Immer mehr Menschen müssen hungern, wann tut ihre Koalition endlich was?
Sehr geehrter Herrn Teutrin,
Die Sozialverbände schlagen Alarm, denn die Menschen die auf diese soziale Absicherung angewiesen sind kommen damit nicht mehr hin, der Regelsatz ist zu niedrig und wie ich gelesen habe bei vielen Menschen schon Mitte des Monats leer.
Wann wird ihre Koalition tätig?
Reichen die diversen Meldungen von den man mittlerweile immer mehr liest damit sie was tun oder müssen erst Millionen von Menschen klauen gehen damit sie endlich Tätig werden?
Sehr geehrter Herr S.,
wie ich bereits auf Ihre Anfrage vom 12.10.2022 geschrieben habe, entspricht die derzeitige Berechnung des Regelsatzes allen Maßstäben des Bundesverfassungsgerichts und sichert daher das Existenzminimum zuverlässig ab.
Anders als vielleicht angenommen wird er nicht pauschal vom Deutschen Bundestag bestimmt, sondern über eine statistische Warenkorbmethode ermittelt, die auf dem Konsumverhalten der einkommensschwächsten 20 Prozent der Haushaltseinkommen basiert.

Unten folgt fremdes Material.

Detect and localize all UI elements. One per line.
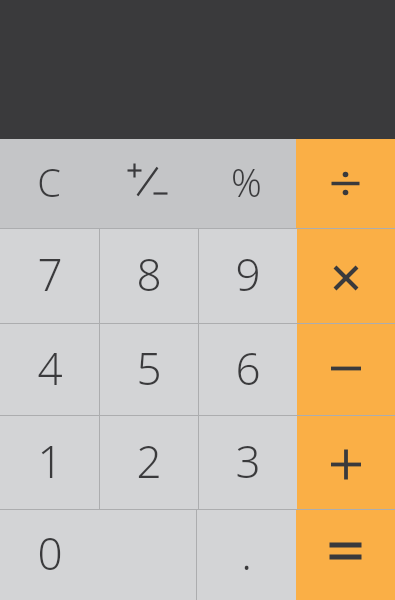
staticText: 6	[235, 338, 261, 398]
button[interactable]: Clear	[0, 139, 98, 228]
staticText: 2	[136, 431, 162, 491]
button[interactable]: 3	[199, 416, 297, 509]
button[interactable]: Plus	[297, 416, 395, 509]
button[interactable]: Equals	[296, 510, 395, 600]
button[interactable]: .	[197, 510, 296, 600]
staticText: 4	[37, 338, 63, 398]
button[interactable]: Multiply	[297, 229, 395, 323]
staticText: .	[241, 523, 252, 583]
button[interactable]: 5	[100, 324, 198, 415]
button[interactable]: 0	[0, 510, 196, 600]
button[interactable]: Divide	[296, 139, 395, 228]
button[interactable]: 9	[199, 229, 297, 323]
button[interactable]: 6	[199, 324, 297, 415]
button[interactable]: Percent	[197, 139, 296, 228]
button[interactable]: Minus	[297, 324, 395, 415]
button[interactable]: 2	[100, 416, 198, 509]
button[interactable]: 4	[0, 324, 99, 415]
staticText: 5	[136, 338, 162, 398]
staticText: 3	[235, 431, 261, 491]
button[interactable]: 8	[100, 229, 198, 323]
staticText: 1	[37, 431, 63, 491]
staticText: 7	[37, 244, 63, 304]
staticText: 9	[235, 244, 261, 304]
staticText: %	[231, 156, 262, 208]
button[interactable]: Plus minus, toggle sign	[98, 139, 197, 228]
button[interactable]: 1	[0, 416, 99, 509]
staticText: C	[37, 156, 61, 208]
staticText: 0	[37, 523, 63, 583]
staticText: 8	[136, 244, 162, 304]
button[interactable]: 7	[0, 229, 99, 323]
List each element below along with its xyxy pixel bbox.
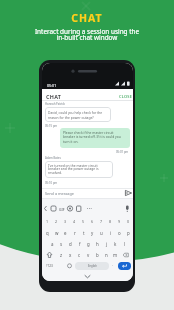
staticText: p — [127, 230, 130, 236]
staticText: k — [114, 241, 117, 247]
staticText: x — [69, 252, 72, 258]
button[interactable]: English — [75, 262, 109, 270]
button[interactable] — [118, 262, 131, 270]
staticText: Send a message — [45, 191, 74, 196]
staticText: h — [96, 241, 99, 247]
staticText: r — [74, 230, 76, 236]
staticText: . — [112, 262, 114, 267]
staticText: 05:01 pm — [116, 150, 129, 154]
staticText: u — [100, 230, 103, 236]
staticText: 9 — [118, 219, 121, 224]
staticText: a — [51, 241, 54, 247]
staticText: CHAT — [46, 93, 62, 100]
staticText: m — [113, 252, 118, 258]
staticText: f — [79, 241, 81, 247]
staticText: 0 — [127, 219, 130, 224]
button[interactable]: CLOSE — [119, 94, 133, 99]
staticText: ... — [87, 204, 93, 210]
staticText: 4 — [73, 219, 76, 224]
staticText: n — [105, 252, 108, 258]
staticText: 2 — [55, 219, 58, 224]
staticText: Hannah Patrick — [45, 102, 66, 106]
staticText: ?123 — [46, 264, 53, 268]
staticText: 7 — [100, 219, 103, 224]
staticText: g — [87, 241, 90, 247]
staticText: 6 — [91, 219, 94, 224]
staticText: w — [55, 230, 59, 236]
staticText: 3 — [64, 219, 67, 224]
staticText: z — [60, 252, 63, 258]
staticText: y — [91, 230, 94, 236]
staticText: o — [118, 230, 121, 236]
staticText: e — [64, 230, 67, 236]
staticText: t — [83, 230, 85, 236]
staticText: s — [60, 241, 63, 247]
staticText: David, could you help check for the reas… — [48, 110, 103, 120]
staticText: 8 — [109, 219, 112, 224]
button[interactable] — [125, 190, 132, 196]
staticText: English — [88, 264, 97, 268]
staticText: CHAT — [0, 11, 174, 25]
staticText: Interact during a session using the in-b… — [0, 27, 174, 42]
staticText: c — [78, 252, 81, 258]
staticText: l — [124, 241, 126, 247]
staticText: 1 — [46, 219, 49, 224]
staticText: 05:15 pm — [45, 124, 58, 128]
staticText: q — [46, 230, 49, 236]
staticText: 05:10 pm — [45, 181, 58, 185]
staticText: Please check if the master circuit break… — [63, 130, 121, 143]
staticText: b — [96, 252, 99, 258]
staticText: v — [87, 252, 90, 258]
staticText: d — [69, 241, 72, 247]
staticText: 5 — [82, 219, 85, 224]
staticText: j — [106, 241, 108, 247]
staticText: Adam Bates — [45, 156, 61, 160]
staticText: I've turned on the master circuit breake… — [48, 163, 99, 175]
staticText: GIF — [59, 207, 65, 212]
staticText: 05:01 — [47, 83, 57, 88]
staticText: i — [110, 230, 112, 236]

Es handelt sich bei dem Regelsatz also nicht um einen künstlich klein-gerechneten Satz, sondern um einen Betrag, von dem tatsächlich 20 Prozent der Haushalte ohne Sozialleistungen alle zum Lebenserhalt nötigen Ausgaben tätigen. Dabei ergibt es sich von selbst, dass von dem Regelsatz keine Luxusaufwendungen oder ein Leben gänzlich ohne Sparsamkeit möglich sind. Niemand aber, der Sozialleistungen bezieht, wird etwas Menschenunwürdiges zugemutet.
Darüber hinaus hat die Ampel-Koalition bereits viele Gesetze auf den Weg gebracht, die die Mehrbelastung durch die Inflation abschwächen. Mit dem Bürgergeld wurde beispielsweise die automatische Anhebung des Regelsatzes angepasst, sodass nunmehr die Inflation mittels einer Prognose im Voraus ausgeglichen wird und nicht, wie es bisher der Fall war, erst nachträglich angepasst wird. So ist auch bei stark steigenden Preisen eine Bedarfsunterversorgung ausgeschlossen. In der Debatte rund um das Bürgergeld gab es eine hohe Sensibilität für den Lohnabstand - der gewährleistet soll, dass es sich Erwerbsarbeit immer spürbar lohnen muss.
Zudem wurden im letzten Jahr zahlreiche Entlastungspakete auf den Weg gebracht, von denen insbesondere Empfänger von Sozialleistungen profitiert haben. Beispielsweise gab es eine Einmalzahlung in Höhe von 200 Euro und einen Sofortzuschlag in Höhe von 20 Euro pro Monat für jedes Kind in von Armut betroffenen Familien.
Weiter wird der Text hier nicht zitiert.